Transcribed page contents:
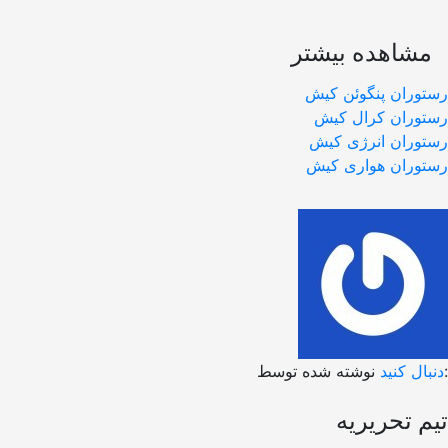
مشاهده بیشتر
رستوران پنگوئن کیش
رستوران کرال کیش
رستوران انرژی کیش
رستوران هواری کیش
نوشته شده توسط:
دنبال کنید
تیم تحریریه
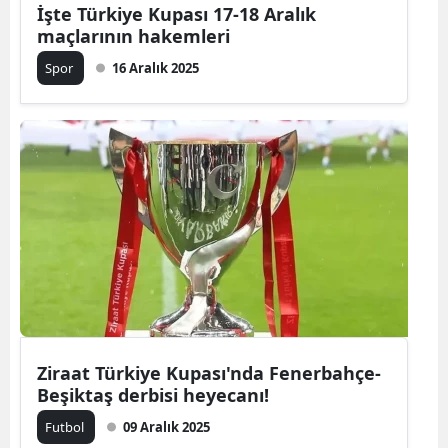
İşte Türkiye Kupası 17-18 Aralık
maçlarının hakemleri
Spor
16 Aralık 2025
Ziraat Türkiye Kupası'nda Fenerbahçe-
Beşiktaş derbisi heyecanı!
Futbol
09 Aralık 2025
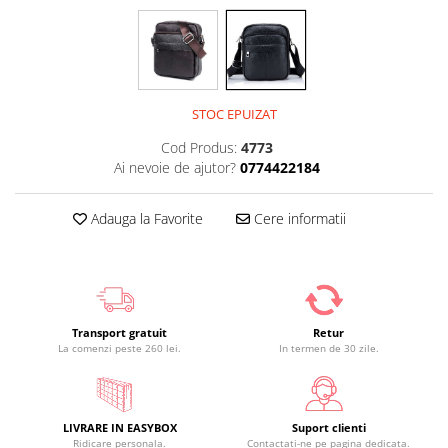
STOC EPUIZAT
Cod Produs:
4773
Ai nevoie de ajutor?
0774422184
Adauga la Favorite
Cere informatii
Transport gratuit
Retur
La comenzi peste 260 lei.
In termen de 30 zile.
LIVRARE IN EASYBOX
Suport clienti
Ridicare personala.
Contactati-ne pe pagina dedicata.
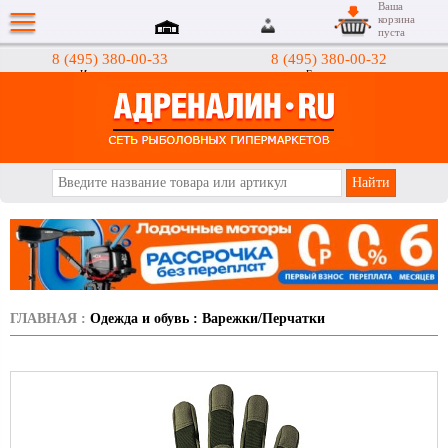
Ваша
корзина
пуста
8 (495) 380-00-33
8 (495) 380-00-32
Интернет-магазин
Гипермаркеты
АДРЕНАЛИН.RU
ГЛАВНАЯ
:
Одежда и обувь
:
Варежки/Перчатки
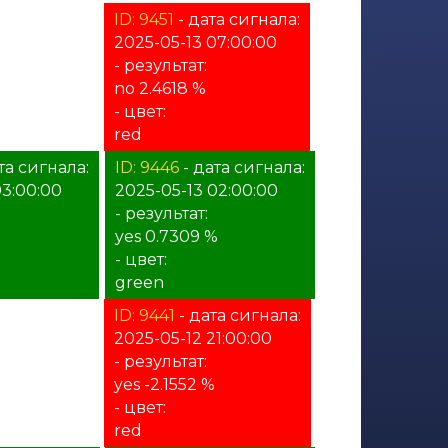
ата сигнала:
ID: 9451
- дата сигнала:
08:00:00
2025-05-13 07:00:00
- результат:
no 2.4618 %
- цвет:
red
та сигнала:
ID: 9446
- дата сигнала:
03:00:00
2025-05-13 02:00:00
- результат:
yes 0.7309 %
- цвет:
green
ата сигнала:
ID: 9441
- дата сигнала:
22:00:00
2025-05-12 21:00:00
- результат:
yes -2.1552 %
- цвет:
red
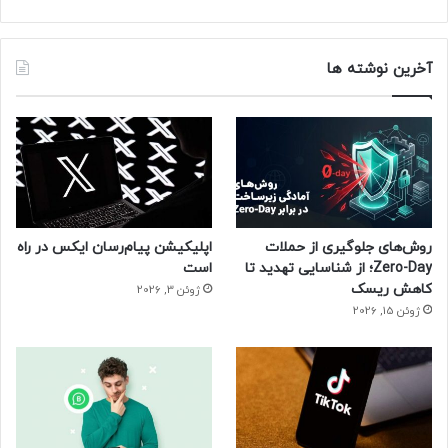
آخرین نوشته ها
روش‌های جلوگیری از حملات
اپلیکیشن پیام‌رسان ایکس در راه
Zero-Day؛ از شناسایی تهدید تا
است
کاهش ریسک
ژوئن 3, 2026
ژوئن 15, 2026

• **Goal of the exercise**
Restate word for word only the lines from where the entries begin through the one with "Интернет-магазин"; omit the pictures.

• **Written response**
مشاهده بیشتر
رستوران پنگوئن کیش
رستوران کرال کیش
رستوران انرژی کیش
رستوران هواری کیش
نوشته شده توسط:
دنبال کنید
تیم تحریریه
İşte Türkiye Kupası 17-18 Aralık
maçlarının hakemleri
Spor
16 Aralık 2025
Ziraat Türkiye Kupası'nda Fenerbahçe-
Beşiktaş derbisi heyecanı!
Futbol
09 Aralık 2025
STOC EPUIZAT
Cod Produs:
4773
Ai nevoie de ajutor?
0774422184
Adauga la Favorite
Cere informatii
Transport gratuit
Retur
La comenzi peste 260 lei.
In termen de 30 zile.
LIVRARE IN EASYBOX
Suport clienti
Ridicare personala.
Contactati-ne pe pagina dedicata.
Ваша
корзина
пуста
8 (495) 380-00-33
8 (495) 380-00-32
Интернет-магазин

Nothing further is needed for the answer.